Activity: Show all lines from the listing below that contain "eine".

Input data:
+--

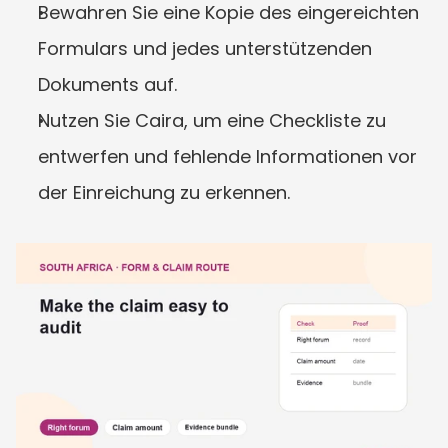
Bewahren Sie eine Kopie des eingereichten 
Formulars und jedes unterstützenden 
Dokuments auf.
Nutzen Sie Caira, um eine Checkliste zu 
entwerfen und fehlende Informationen vor 
der Einreichung zu erkennen.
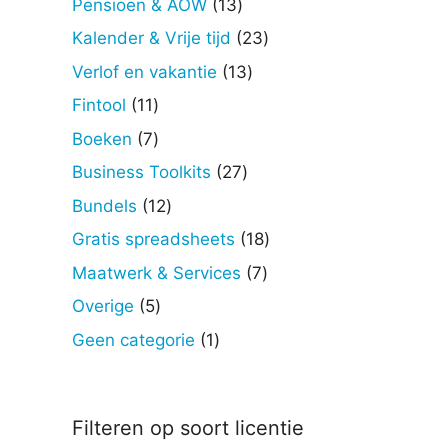
13
Pensioen & AOW
13
producten
23
Kalender & Vrije tijd
23
producten
13
Verlof en vakantie
13
producten
11
Fintool
11
producten
7
Boeken
7
producten
27
Business Toolkits
27
producten
12
Bundels
12
producten
18
Gratis spreadsheets
18
producten
7
Maatwerk & Services
7
producten
5
Overige
5
producten
1
Geen categorie
1
product
Filteren op soort licentie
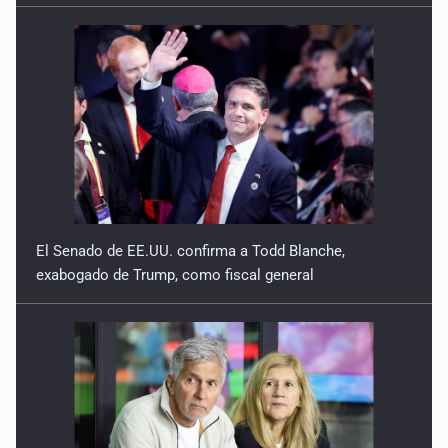
5 de Enero de 2026
El Senado de EE.UU. confirma a Todd Blanche,
exabogado de Trump, como fiscal general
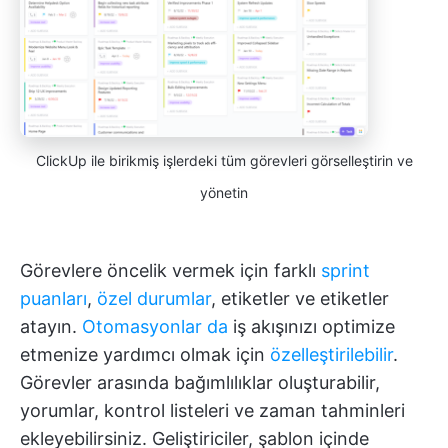
ClickUp ile birikmiş işlerdeki tüm görevleri görselleştirin ve
yönetin
Görevlere öncelik vermek için farklı
sprint
puanları
,
özel durumlar
, etiketler ve etiketler
atayın.
Otomasyonlar da
iş akışınızı optimize
etmenize yardımcı olmak için
özelleştirilebilir
.
Görevler arasında bağımlılıklar oluşturabilir,
yorumlar, kontrol listeleri ve zaman tahminleri
ekleyebilirsiniz. Geliştiriciler, şablon içinde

+--

Result:
Bewahren Sie eine Kopie des eingereichten 
Nutzen Sie Caira, um eine Checkliste zu 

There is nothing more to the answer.